# April Stock Tipping Competition Entry Thread!



## Joe Blow (24 March 2010)

A very good evening to you all! 

With April just around the corner, it's time to start thinking about your entry for next month's stock tipping competition! 

The competition leader this month is Muschu, whose selection *AXO* has achieved an astonishing 162.07% return so far during March! Derty is currently in second place with *CSS*, with a very impressive 86.81% gain, and rounding out the top three this month is Knobby22 whose entry *AQR* has seen a solid 40.43% return over the course of the month. 
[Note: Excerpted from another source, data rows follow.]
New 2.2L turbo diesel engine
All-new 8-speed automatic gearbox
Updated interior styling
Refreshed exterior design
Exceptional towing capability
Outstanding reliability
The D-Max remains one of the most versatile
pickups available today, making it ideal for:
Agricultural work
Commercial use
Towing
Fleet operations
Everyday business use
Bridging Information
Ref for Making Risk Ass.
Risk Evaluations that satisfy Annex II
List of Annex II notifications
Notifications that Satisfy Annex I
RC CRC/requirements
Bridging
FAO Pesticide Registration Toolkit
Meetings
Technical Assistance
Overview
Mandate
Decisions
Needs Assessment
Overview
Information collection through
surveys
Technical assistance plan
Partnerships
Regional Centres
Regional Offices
The stock tipping competition this month is once again proudly sponsored by *Stator-AFM*. *Stator-AFM* is portfolio management software designed to give you total control over all your trading activities. *Stator* enables you to measure and understand every aspect of your financial returns. If you are a casual investor or serious trader, *Stator* is essential portfolio management software for anyone with exposure to the financial markets. From risk management to tax planning, *Stator* has it all. Be sure to pay them a visit and see how it can benefit you!

*A quick recap of the rules for those not familiar with them:

1. You MUST have at least a minimum of 10 posts AND an average of at least 0.30 posts per day to enter. You can see your posts per day average by clicking on your user name and viewing your public profile... your average is displayed right next to your 'total posts'.
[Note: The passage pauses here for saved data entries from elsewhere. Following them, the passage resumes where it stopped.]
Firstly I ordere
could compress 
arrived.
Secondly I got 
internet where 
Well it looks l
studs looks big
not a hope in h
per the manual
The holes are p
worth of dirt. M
2. Each entrant may choose one ASX listed stock. Options, warrants and deferred settlement shares are not permitted. 

3. Stocks with a price of less than $0.01 are ineligible for the competition, as are stocks that are currently suspended from trading.

4. The winner is the entrant whose selected stock performs the best in percentage terms between April 1 and April 30.

5. The maximum number of entrants in the competition is 100.*

The winner will receive a year's subscription to their choice of either AFR Smart Investor, Money or Your Trading Edge magazine... *OR* a $75 gift voucher to be spent at the ASF Investment Shop (or $50 cash if you prefer). The second placegetter will receive the runner up prize of $25 cash.

You have until midnight on Wednesday, March 31 to enter.

*Those who qualify, please post your entries in this thread.* Remember, once you have selected your stock, you CANNOT change it for any reason. Also, you must be qualified *when you enter*. 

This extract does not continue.